CMF Headphone Pro Hits All-Time Low at $69
By Riley Hart
The CMF Headphone Pro just landed at an all-time low of $69 on Amazon, a deal that could upend budget-audio expectations for 2024.
Nothing’s budget-focused CMF line is known for polishing almost-premium features into affordable gear, and the Headphone Pro continues that playbook. The over-ear wireless cans come in light gray and a subtly green option, with interchangeable cushions that add a pop of color for an extra $25 per pair. In a market where “discount” often means hollow compromises, CMF leans into real physical buttons—no touch-sensitive gimmicks—so you can skip hunting for on-screen menus just to adjust volume or skip tracks. An on-device Energy Slider nudges you toward on-the-fly EQ flavor without diving into the app, a handy affordance for folks who don’t want to babysit software.
The price drop is especially notable because the Pro sits in the sub-$100 tier while advertising a noise-canceling experience. In other words, you get a budget-friendly pair that still leans into the “premium-feel” shelf style Nothing has tried to cultivate across its lineup. The absence of required account creation or subscription is notable too: these are hardware-first headphones, with software upgrades rolling out as optional, not mandatory, features.
From a setup perspective, what you’ll actually do is pair via Bluetooth and start listening. The company’s approach—favoring familiar physical controls over touch surfaces—shines here. The customizable action button and a multi-function roller give you playback control, volume tweaks, and quick access to a handful of settings without diving into an app. And if you’re curious about sound calibration on the fly, the Energy Slider is a simple, tactile way to tilt treble and bass without hunting through menus.
Here’s what the price and feature set mean for buyers in the real world. At $69, the Headphone Pro pits itself directly against budget ANC competitors as a better-than-basic option in a crowded field. The absence of a subscription model is a meaningful saving compared with some “free-with-req’d-subscription” bundles you’ll see in other brands. You’ll want to weigh this against the likely tradeoffs: for all its polish, CMF’s build and ANC performance won’t claim the same lounge-level class as premium models from Sony or Bose. Those headsets still command higher prices and longer feature lists, particularly around multi-device multipoint performance and the most aggressive noise cancellation available today.
From an industry perspective, CMF’s bargain-friendly optics are a reminder that the hearing-aid of premium features can be decoupled from the price tag, especially when a brand leans into modular accessories—like the $25 cushions—to extend appeal without inflating the core price. It’s a practical move in a market where some competitors push you into ecosystem lock-ins or paid upgrades to reach even “mid-tier” sound parity.

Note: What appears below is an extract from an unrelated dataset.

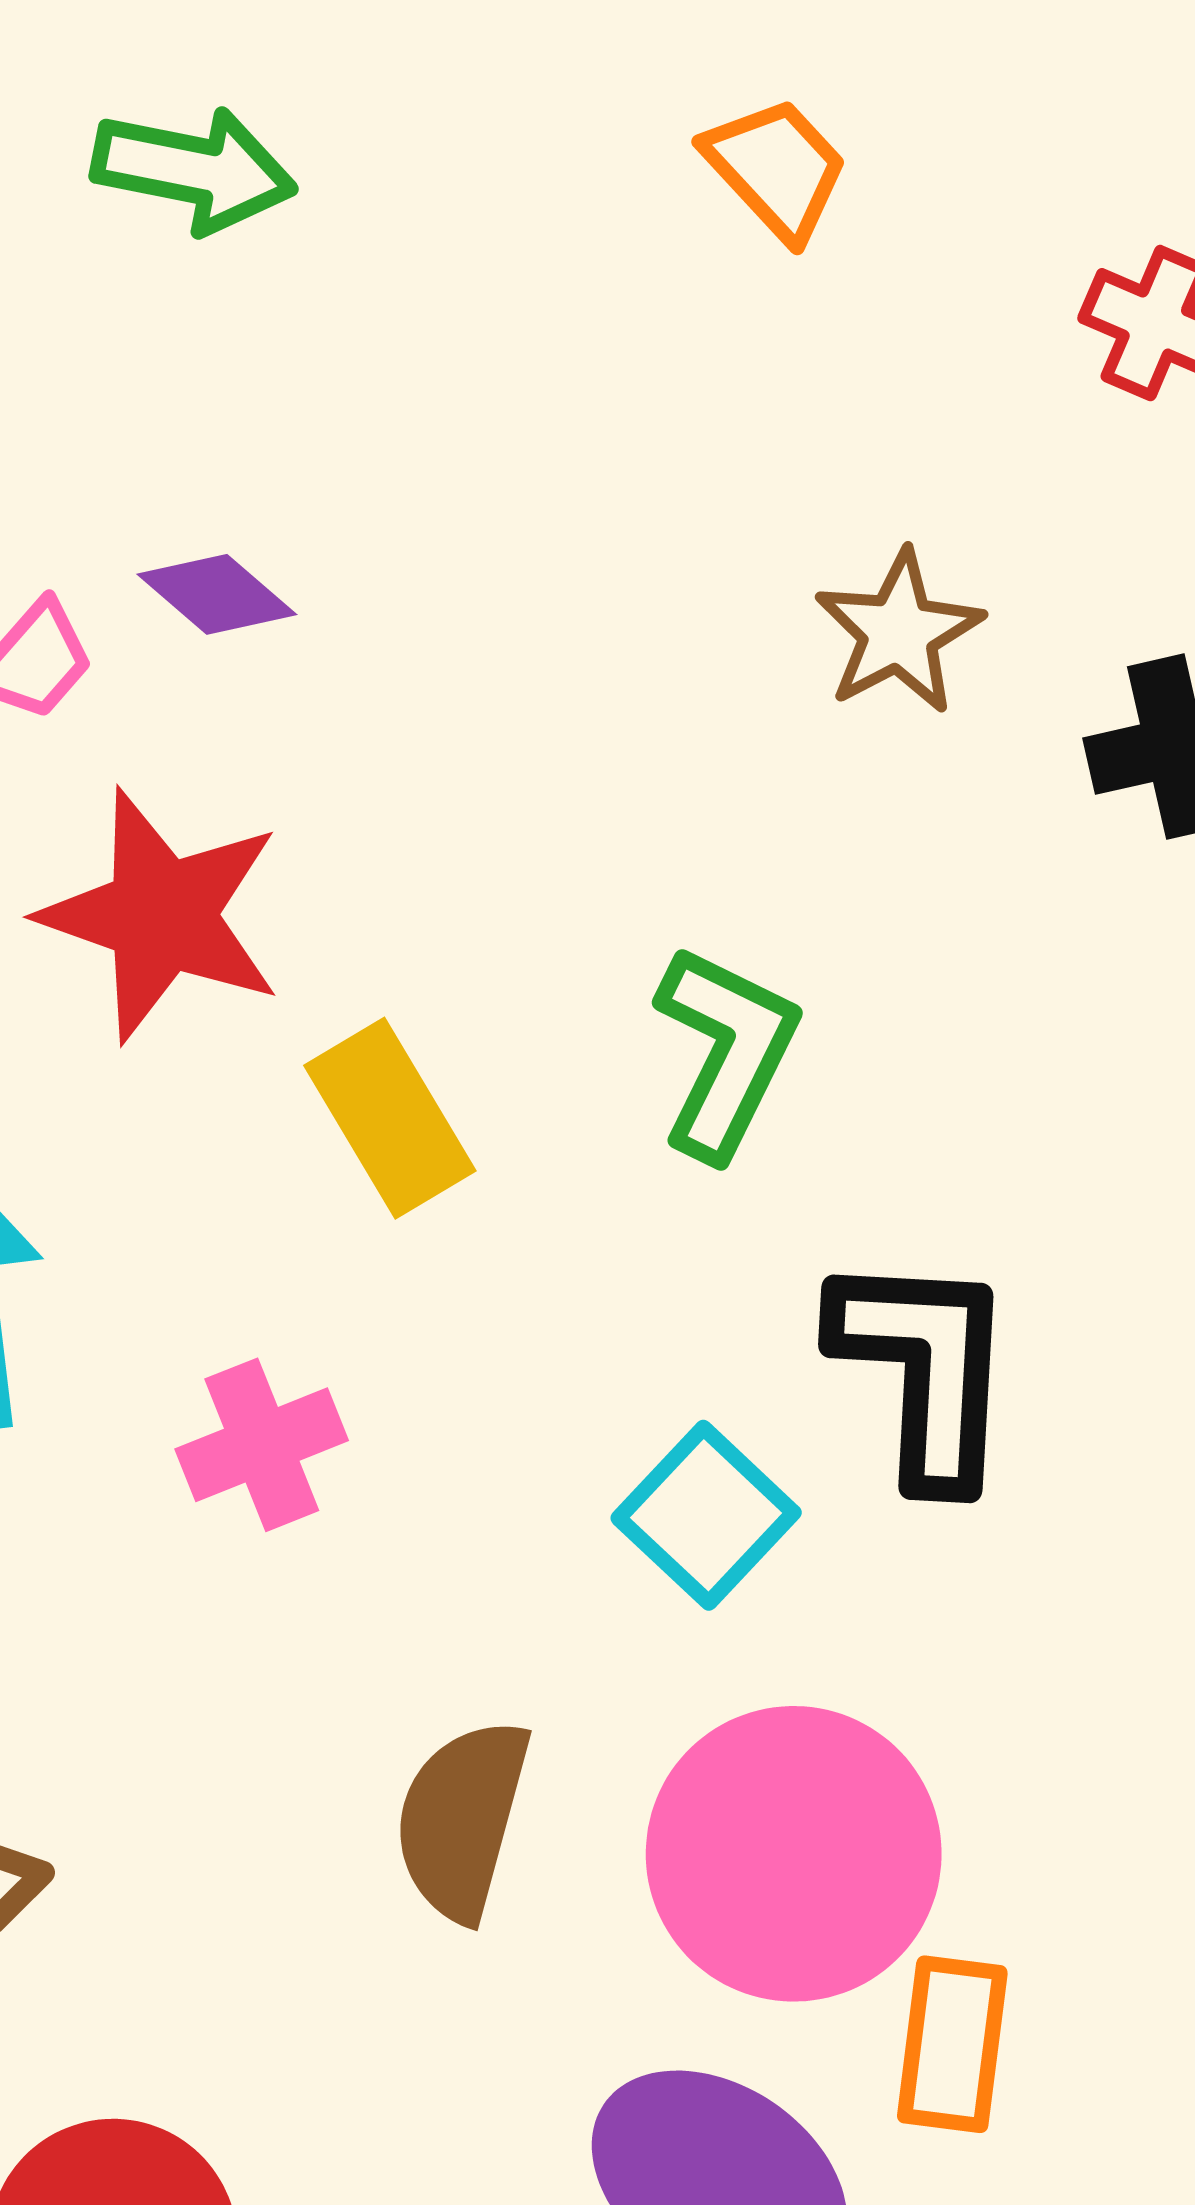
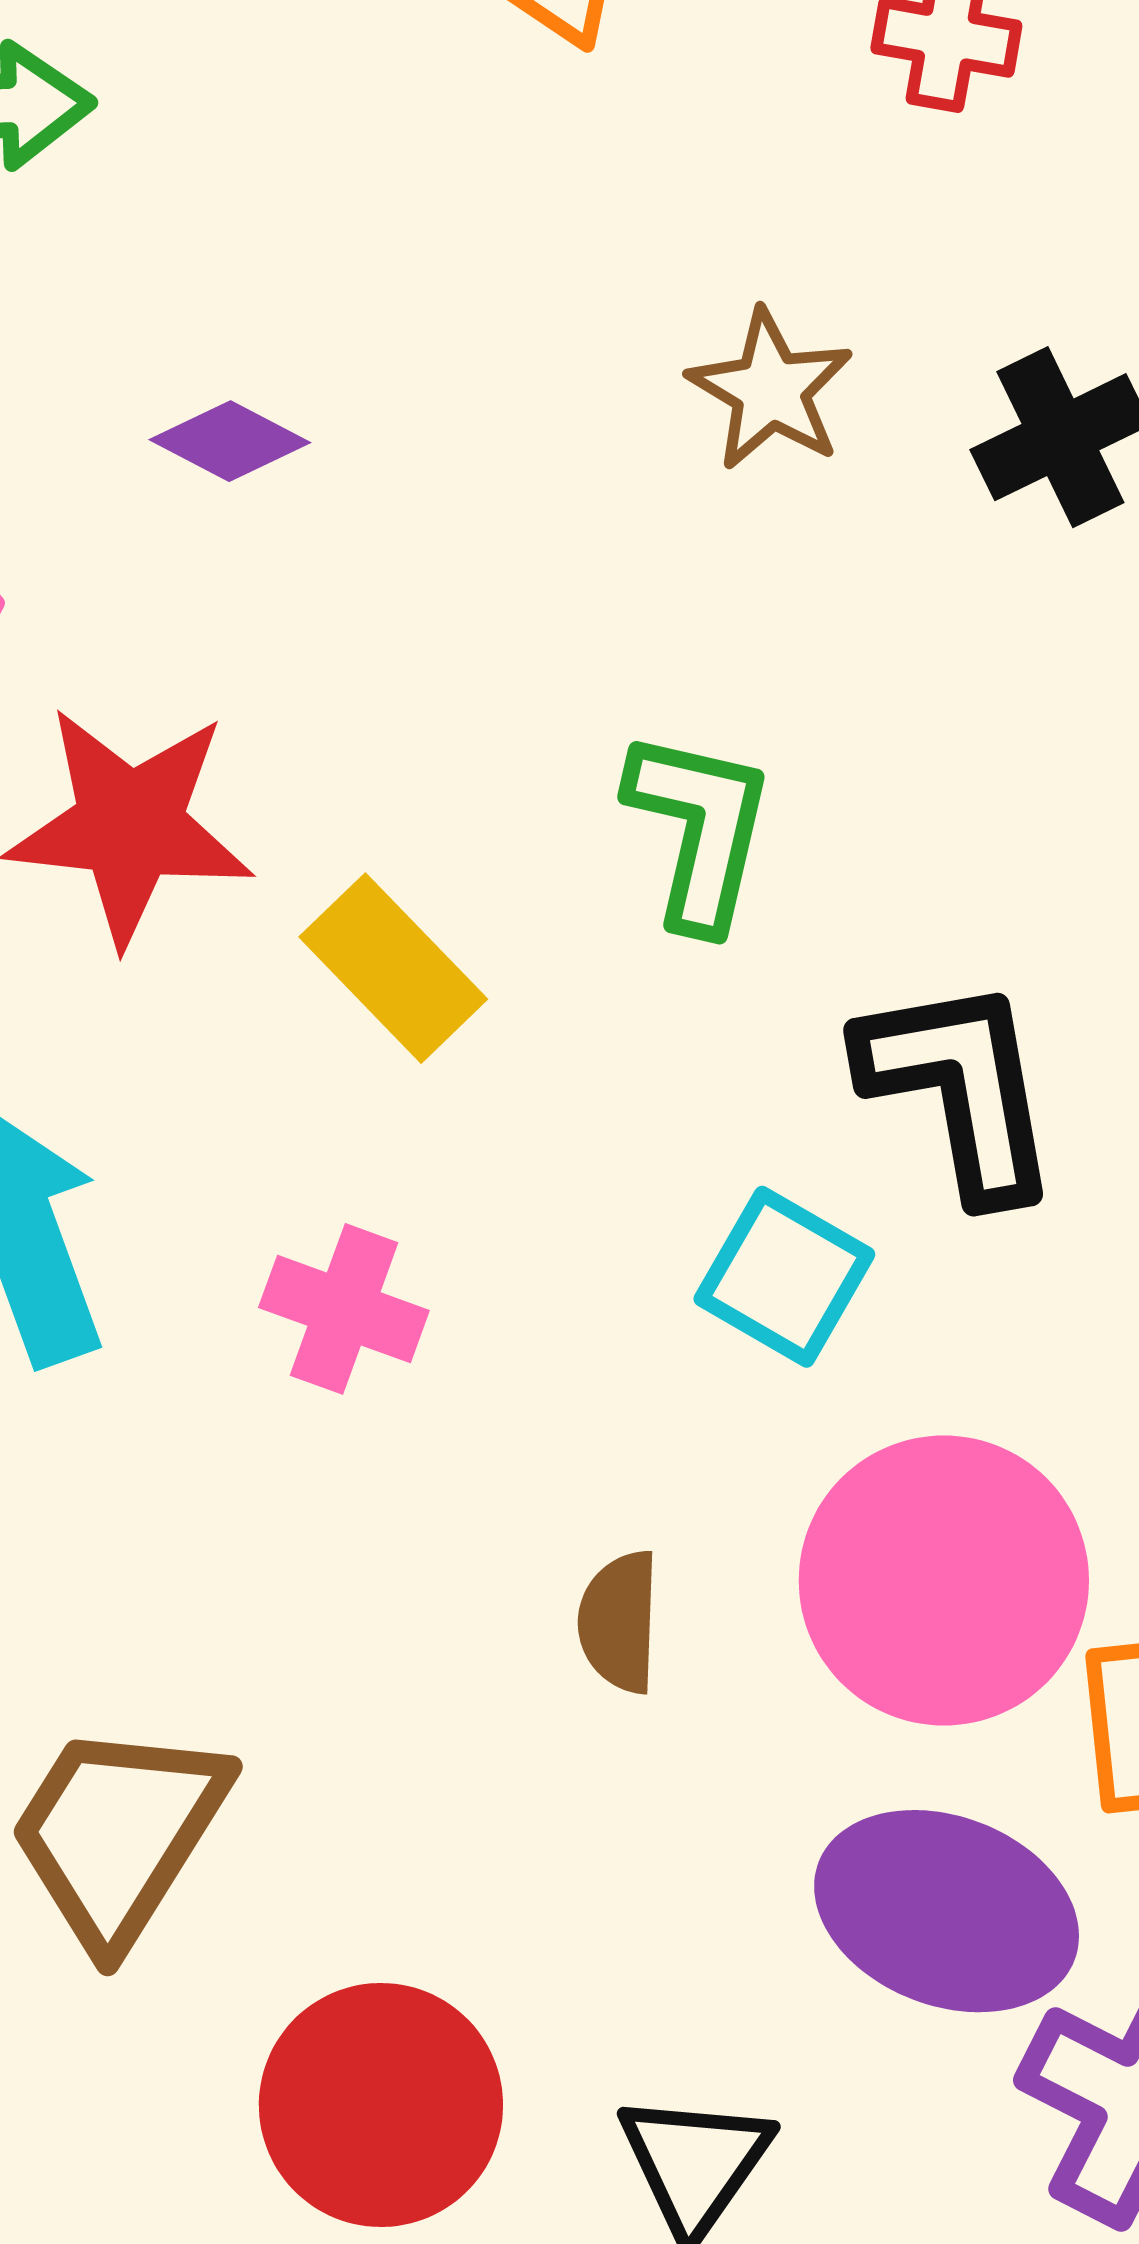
purple diamond: (217, 594) -> (230, 441), moved
pink cross: (262, 1445) -> (344, 1309), turned -35
brown semicircle: (462, 1819) -> (619, 1622), size x0.7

Two concrete practitioner insights to watch as these units circulate in real homes: first, battery life and real-world ANC performance still matter most; if you’re swapping cushions frequently, comfort and fit across longer listening sessions become a deciding factor, so the optional cushions are worth trying. second, the reliance on physical controls over touch gestures can reduce accidental input in gym or commute scenarios but may feel slower to adjust on the fly for power users who live inside an app.
Bottom line: for buyers who want credible noise-canceling, a comfortable fit, and real hardware controls at a deeply discounted price, the CMF Headphone Pro at $69 is hard to ignore. If you crave top-tier ANC, absolute premium sound fidelity, or ecosystem-driven features, you’ll likely want to pay more or widen your search—this is a smart, no-subscription, plug-and-listen bargain for the right user.